What is required - Take the lines of the data below from the very first through the line containing "adota um layout" and output them exactly, pictures excluded.
──────── Exercise inputs ────────
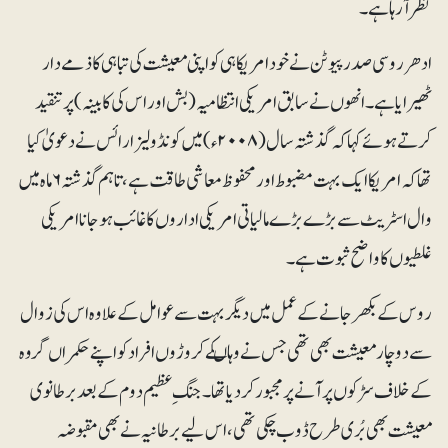
نظر آرہا ہے۔
ادھر روسی صدر پیوٹن نے خود امریکا ہی کو اپنی معیشت کی تباہی کا ذمے دار
ٹھیرایا ہے۔ انھوں نے سابق امریکی انتظامیہ (بش اور اس کی کابینہ) پر تنقید
کرتے ہوئے کہا کہ گذشتہ سال (۲۰۰۸ء) میں کونڈولیزارائس نے دعویٰ کیا
تھا کہ امریکا ایک بہت مضبوط اور محفوظ معاشی طاقت ہے، تاہم گذشتہ ۶ماہ میں
وال اسٹریٹ سے بڑے بڑے مالیاتی امریکی اداروں کا غائب ہوجانا امریکی
غلطیوں کا واضح ثبوت ہے۔
روس کے بکھر جانے کے عمل میں دیگر بہت سے عوامل کے علاوہ اس کی زوال
سے دوچار معیشت بھی تھی جس نے وہاںکے کروڑوں افراد کو اپنے حکمراں گروہ
کے خلاف سڑکوں پر آنے پر مجبور کر دیا تھا۔ جنگ ِ عظیم دوم کے بعد برطانوی
معیشت بھی بُری طرح ڈوب چکی تھی، اس لیے برطانیہ نے بھی مقبوضہ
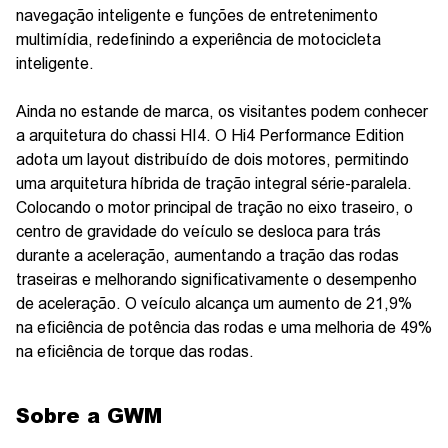
navegação inteligente e funções de entretenimento
multimídia, redefinindo a experiência de motocicleta
inteligente.
Ainda no estande de marca, os visitantes podem conhecer
a arquitetura do chassi HI4. O Hi4 Performance Edition
adota um layout distribuído de dois motores, permitindo
uma arquitetura híbrida de tração integral série-paralela.
Colocando o motor principal de tração no eixo traseiro, o
centro de gravidade do veículo se desloca para trás
durante a aceleração, aumentando a tração das rodas
traseiras e melhorando significativamente o desempenho
de aceleração. O veículo alcança um aumento de 21,9%
na eficiência de potência das rodas e uma melhoria de 49%
na eficiência de torque das rodas.
Sobre a GWM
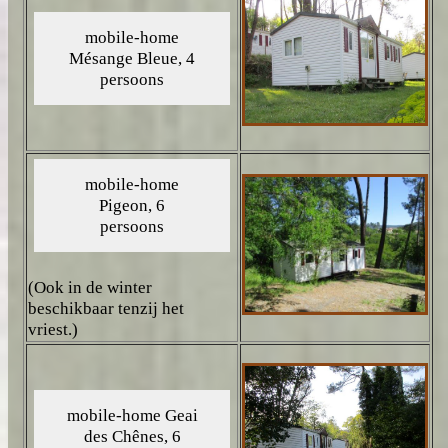
(Ook in de winter
beschikbaar tenzij het
vriest.)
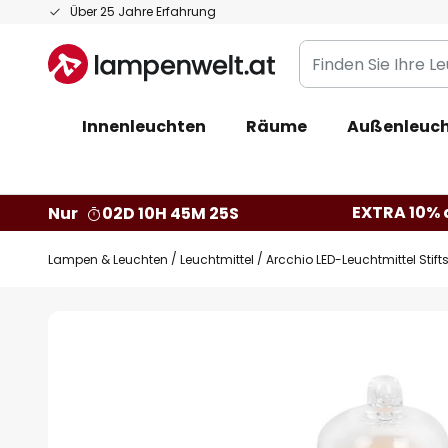
Zum
Über 25 Jahre Erfahrung
Inhalt
Finden
springen
Sie
Ihre
Innenleuchten
Räume
Außenleuc
Leuchte...
EXTRA 10% a
Nur
02D 10H 45M 24S
Lampen & Leuchten
Leuchtmittel
Arcchio LED-Leuchtmittel Stift
Zum
Ende
der
Bildgalerie
springen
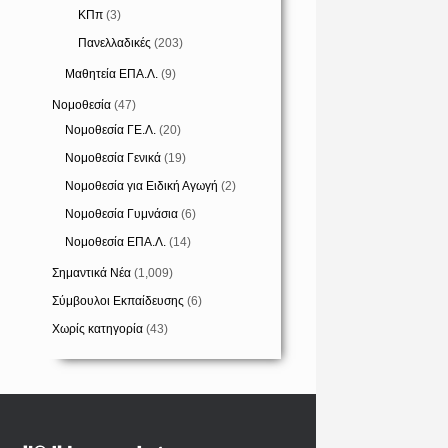
ΚΠπ
(3)
Πανελλαδικές
(203)
Μαθητεία ΕΠΑ.Λ.
(9)
Νομοθεσία
(47)
Νομοθεσία ΓΕ.Λ.
(20)
Νομοθεσία Γενικά
(19)
Νομοθεσία για Ειδική Αγωγή
(2)
Νομοθεσία Γυμνάσια
(6)
Νομοθεσία ΕΠΑ.Λ.
(14)
Σημαντικά Νέα
(1,009)
Σύμβουλοι Εκπαίδευσης
(6)
Χωρίς κατηγορία
(43)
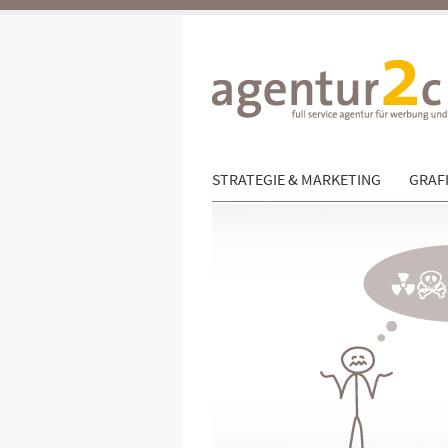
STRATEGIE & MARKETING
GRAFI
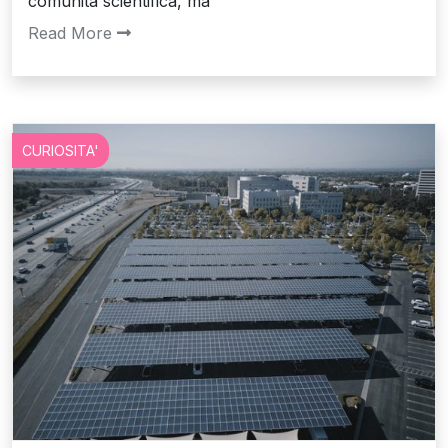
comunità scientifica, ma
Read More
CURIOSITA'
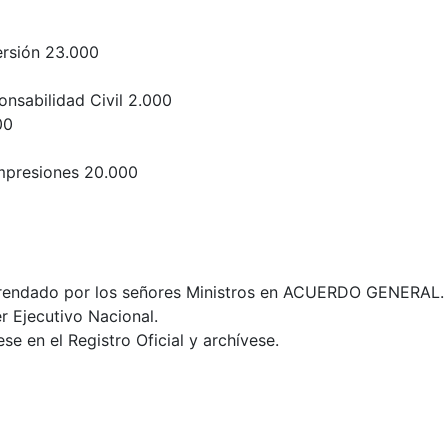
ersión 23.000
nsabilidad Civil 2.000
00
Impresiones 20.000
 refrendado por los señores Ministros en ACUERDO GENERAL.
r Ejecutivo Nacional.
se en el Registro Oficial y archívese.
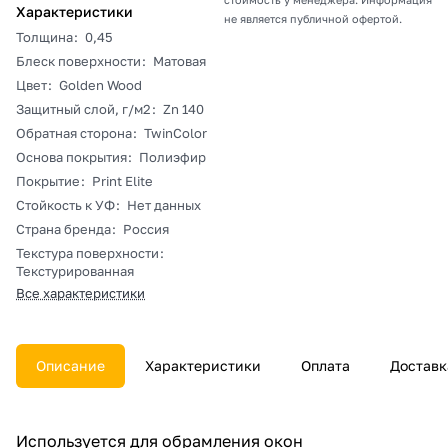
Характеристики
не является публичной офертой.
Толщина
:
0,45
Блеск поверхности
:
Матовая
Цвет
:
Golden Wood
Защитный слой, г/м2
:
Zn 140
Обратная сторона
:
TwinColor
Основа покрытия
:
Полиэфир
Покрытие
:
Print Elite
Стойкость к УФ
:
Нет данных
Страна бренда
:
Россия
Текстура поверхности
:
Текстурированная
Все характеристики
Описание
Характеристики
Оплата
Доставк
Используется для обрамления окон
────────
Exercise output -
نظر آرہا ہے۔
ادھر روسی صدر پیوٹن نے خود امریکا ہی کو اپنی معیشت کی تباہی کا ذمے دار
ٹھیرایا ہے۔ انھوں نے سابق امریکی انتظامیہ (بش اور اس کی کابینہ) پر تنقید
کرتے ہوئے کہا کہ گذشتہ سال (۲۰۰۸ء) میں کونڈولیزارائس نے دعویٰ کیا
تھا کہ امریکا ایک بہت مضبوط اور محفوظ معاشی طاقت ہے، تاہم گذشتہ ۶ماہ میں
وال اسٹریٹ سے بڑے بڑے مالیاتی امریکی اداروں کا غائب ہوجانا امریکی
غلطیوں کا واضح ثبوت ہے۔
روس کے بکھر جانے کے عمل میں دیگر بہت سے عوامل کے علاوہ اس کی زوال
سے دوچار معیشت بھی تھی جس نے وہاںکے کروڑوں افراد کو اپنے حکمراں گروہ
کے خلاف سڑکوں پر آنے پر مجبور کر دیا تھا۔ جنگ ِ عظیم دوم کے بعد برطانوی
معیشت بھی بُری طرح ڈوب چکی تھی، اس لیے برطانیہ نے بھی مقبوضہ
navegação inteligente e funções de entretenimento
multimídia, redefinindo a experiência de motocicleta
inteligente.
Ainda no estande de marca, os visitantes podem conhecer
a arquitetura do chassi HI4. O Hi4 Performance Edition
adota um layout distribuído de dois motores, permitindo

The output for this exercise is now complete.